If you grew up reading Lord of the Flies, you probably grew up believing - as most do - that humans left to their own devices fall into anarchy and chaos. Rutger takes umbrage with the contemporary view that humans are selfish without civilized structure, a view postulated and propagated by the writings of Hobbes and Rousseau in the 18th century.
Instead of pulling on fiction, Rutger breaks down the real life Lord of the Flies, a group of six boys off the coast of Tonga who stole a boat and were shipwrecked by a storm on an uninhabited island for 15 months. When found, rescuers observed the mini society they'd created, organized with rules for productivity and punishment to sustain a fair living amongst them.
With a big dose of projection bias, I'm not big on the Steven Pinker style optimism that paints humans as inherently good, but Rutger makes a strong case about how propping up the dominant view of humans as self-interested is a self-fulfilling prophecy.
Milgram's shock studies on obedience. Zimbardo's prison experiments. A closer look at two of the most influential 20th century psychologists that have pushed our understanding of human nature toward one of sheer self-interest fall apart when scrutinized. Zimbardo's data was largely falsified. Milgram's confederates were in on the game. Real life case studies of each tear down the idea that people default to deviance.
For centuries, philosophers and psychologists created a picture of mankind in a dark light. It's a good parable. Our species evolved as it has out of conviction, not correctness, and when the most convincing voices look for and propagandize what they're looking for, they find it, and their findings become the zeitgeist.

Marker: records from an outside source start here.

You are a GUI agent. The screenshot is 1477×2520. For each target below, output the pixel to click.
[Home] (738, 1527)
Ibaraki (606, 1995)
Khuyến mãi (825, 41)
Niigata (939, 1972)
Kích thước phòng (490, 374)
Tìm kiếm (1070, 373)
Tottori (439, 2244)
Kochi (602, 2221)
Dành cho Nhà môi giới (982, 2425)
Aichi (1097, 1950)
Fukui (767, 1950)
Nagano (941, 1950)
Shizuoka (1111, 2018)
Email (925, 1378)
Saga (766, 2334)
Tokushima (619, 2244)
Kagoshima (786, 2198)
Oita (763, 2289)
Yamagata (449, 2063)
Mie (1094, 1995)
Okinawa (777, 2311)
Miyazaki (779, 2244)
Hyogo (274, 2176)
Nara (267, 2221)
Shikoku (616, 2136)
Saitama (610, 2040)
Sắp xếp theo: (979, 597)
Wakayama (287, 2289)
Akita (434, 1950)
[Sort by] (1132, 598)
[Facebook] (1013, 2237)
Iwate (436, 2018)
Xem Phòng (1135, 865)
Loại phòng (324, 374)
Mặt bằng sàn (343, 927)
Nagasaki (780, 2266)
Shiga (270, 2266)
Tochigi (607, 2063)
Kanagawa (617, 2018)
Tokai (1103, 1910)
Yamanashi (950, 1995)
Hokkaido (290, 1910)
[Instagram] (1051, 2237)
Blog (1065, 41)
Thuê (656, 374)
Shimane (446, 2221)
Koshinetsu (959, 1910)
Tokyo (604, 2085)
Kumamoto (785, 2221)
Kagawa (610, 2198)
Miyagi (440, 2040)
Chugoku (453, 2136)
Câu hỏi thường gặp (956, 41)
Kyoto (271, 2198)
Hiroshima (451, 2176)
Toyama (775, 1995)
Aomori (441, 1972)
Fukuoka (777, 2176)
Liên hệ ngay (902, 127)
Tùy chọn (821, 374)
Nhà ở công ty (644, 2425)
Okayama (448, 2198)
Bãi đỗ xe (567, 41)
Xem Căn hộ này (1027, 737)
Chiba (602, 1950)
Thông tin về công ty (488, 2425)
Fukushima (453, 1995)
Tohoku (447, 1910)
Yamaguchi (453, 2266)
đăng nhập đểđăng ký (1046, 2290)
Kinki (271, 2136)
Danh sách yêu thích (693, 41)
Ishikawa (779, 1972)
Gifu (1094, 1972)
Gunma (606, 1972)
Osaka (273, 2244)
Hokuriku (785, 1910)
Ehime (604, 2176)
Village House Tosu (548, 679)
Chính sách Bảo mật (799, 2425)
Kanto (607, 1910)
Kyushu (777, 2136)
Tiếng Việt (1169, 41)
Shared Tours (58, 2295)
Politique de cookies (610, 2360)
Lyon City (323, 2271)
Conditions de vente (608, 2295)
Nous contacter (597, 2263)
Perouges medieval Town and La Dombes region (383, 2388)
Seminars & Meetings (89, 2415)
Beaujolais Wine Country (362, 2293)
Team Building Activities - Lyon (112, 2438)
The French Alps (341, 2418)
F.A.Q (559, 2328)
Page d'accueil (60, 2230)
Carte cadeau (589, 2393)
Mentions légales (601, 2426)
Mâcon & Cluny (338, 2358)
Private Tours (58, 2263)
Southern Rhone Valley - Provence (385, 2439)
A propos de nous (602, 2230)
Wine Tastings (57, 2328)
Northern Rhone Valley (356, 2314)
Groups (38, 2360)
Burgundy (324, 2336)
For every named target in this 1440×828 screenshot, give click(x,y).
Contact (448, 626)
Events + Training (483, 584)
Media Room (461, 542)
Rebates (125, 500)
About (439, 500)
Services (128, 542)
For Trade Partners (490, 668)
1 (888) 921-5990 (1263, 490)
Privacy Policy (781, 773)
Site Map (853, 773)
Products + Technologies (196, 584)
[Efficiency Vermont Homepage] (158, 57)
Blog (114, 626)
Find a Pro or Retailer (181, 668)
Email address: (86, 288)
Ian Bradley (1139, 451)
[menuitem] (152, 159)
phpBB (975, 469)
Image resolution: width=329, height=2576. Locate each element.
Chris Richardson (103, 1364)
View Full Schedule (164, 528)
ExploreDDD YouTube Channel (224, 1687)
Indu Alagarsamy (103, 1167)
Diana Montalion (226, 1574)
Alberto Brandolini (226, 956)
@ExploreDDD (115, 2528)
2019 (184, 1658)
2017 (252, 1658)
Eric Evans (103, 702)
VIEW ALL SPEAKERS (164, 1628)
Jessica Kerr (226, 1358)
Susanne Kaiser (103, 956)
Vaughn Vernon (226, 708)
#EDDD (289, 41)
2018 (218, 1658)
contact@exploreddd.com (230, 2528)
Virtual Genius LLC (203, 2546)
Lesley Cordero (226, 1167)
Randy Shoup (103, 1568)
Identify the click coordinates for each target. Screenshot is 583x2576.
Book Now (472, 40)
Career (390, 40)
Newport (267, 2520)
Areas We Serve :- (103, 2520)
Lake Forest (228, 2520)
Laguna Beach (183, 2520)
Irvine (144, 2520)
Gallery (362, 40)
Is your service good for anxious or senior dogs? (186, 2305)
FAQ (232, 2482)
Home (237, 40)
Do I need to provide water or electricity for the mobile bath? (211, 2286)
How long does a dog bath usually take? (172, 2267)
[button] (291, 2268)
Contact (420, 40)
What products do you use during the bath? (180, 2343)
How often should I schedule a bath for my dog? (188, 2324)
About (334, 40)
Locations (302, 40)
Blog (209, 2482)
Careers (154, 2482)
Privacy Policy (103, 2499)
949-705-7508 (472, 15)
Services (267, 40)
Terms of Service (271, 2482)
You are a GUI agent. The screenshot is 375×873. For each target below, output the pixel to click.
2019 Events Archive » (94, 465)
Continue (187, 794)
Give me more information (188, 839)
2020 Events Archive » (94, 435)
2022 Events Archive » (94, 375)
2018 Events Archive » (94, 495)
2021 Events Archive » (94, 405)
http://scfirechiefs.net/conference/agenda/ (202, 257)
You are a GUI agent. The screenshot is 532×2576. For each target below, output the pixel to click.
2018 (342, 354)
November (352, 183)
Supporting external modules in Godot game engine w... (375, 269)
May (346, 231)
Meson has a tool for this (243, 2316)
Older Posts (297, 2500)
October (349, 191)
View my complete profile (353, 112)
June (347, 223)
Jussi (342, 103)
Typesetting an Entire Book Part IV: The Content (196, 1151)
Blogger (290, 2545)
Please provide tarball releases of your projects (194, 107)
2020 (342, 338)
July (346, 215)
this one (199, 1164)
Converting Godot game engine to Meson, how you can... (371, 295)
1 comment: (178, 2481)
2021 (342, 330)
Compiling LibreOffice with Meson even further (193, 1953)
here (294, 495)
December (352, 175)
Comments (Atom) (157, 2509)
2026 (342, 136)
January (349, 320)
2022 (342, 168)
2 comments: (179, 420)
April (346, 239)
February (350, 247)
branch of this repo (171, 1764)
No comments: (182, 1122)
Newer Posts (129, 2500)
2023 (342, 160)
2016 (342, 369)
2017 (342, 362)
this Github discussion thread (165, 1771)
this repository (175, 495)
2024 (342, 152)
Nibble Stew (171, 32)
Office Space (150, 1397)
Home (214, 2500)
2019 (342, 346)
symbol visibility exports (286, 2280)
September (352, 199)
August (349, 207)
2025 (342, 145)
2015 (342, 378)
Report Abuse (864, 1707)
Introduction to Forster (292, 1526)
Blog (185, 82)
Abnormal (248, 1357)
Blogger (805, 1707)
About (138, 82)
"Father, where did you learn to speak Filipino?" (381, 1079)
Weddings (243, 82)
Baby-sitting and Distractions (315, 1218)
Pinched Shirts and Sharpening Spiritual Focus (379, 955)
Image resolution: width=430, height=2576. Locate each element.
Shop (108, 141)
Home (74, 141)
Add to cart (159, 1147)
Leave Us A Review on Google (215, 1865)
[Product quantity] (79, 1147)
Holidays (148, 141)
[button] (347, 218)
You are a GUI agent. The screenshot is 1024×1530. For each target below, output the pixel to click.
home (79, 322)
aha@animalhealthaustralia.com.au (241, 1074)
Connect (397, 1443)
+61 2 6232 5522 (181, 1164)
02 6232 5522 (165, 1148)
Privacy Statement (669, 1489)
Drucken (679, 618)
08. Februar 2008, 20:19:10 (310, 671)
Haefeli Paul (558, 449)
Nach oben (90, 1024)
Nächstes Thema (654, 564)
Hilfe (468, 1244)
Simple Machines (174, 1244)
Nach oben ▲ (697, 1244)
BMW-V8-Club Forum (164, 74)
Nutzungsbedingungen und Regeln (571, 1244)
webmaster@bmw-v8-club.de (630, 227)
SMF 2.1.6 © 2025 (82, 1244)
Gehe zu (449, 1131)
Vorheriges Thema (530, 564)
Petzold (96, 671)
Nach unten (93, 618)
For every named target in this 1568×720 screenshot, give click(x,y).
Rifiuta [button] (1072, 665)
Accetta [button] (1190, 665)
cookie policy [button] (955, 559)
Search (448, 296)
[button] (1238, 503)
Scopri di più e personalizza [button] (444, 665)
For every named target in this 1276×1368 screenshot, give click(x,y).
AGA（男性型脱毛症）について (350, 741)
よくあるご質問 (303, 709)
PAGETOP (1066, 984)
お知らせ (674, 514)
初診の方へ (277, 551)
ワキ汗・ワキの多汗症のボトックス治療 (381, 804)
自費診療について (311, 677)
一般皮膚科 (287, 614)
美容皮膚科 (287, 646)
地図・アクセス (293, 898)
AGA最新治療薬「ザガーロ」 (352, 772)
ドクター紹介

Leadership favors confidence and charisma over competence. If you were to peek under the cranial hood of any world or business leader, the scans you'd see would be indecipherable from those with brain damage.
Rutger's whole premise is akin to missing the trees for the forest in a media maelstrom of sensationalism which isn't at all reflective of our people as a whole, and when cynicism is just a fancy word for laziness, he manages to give the jaded, even me, some hope.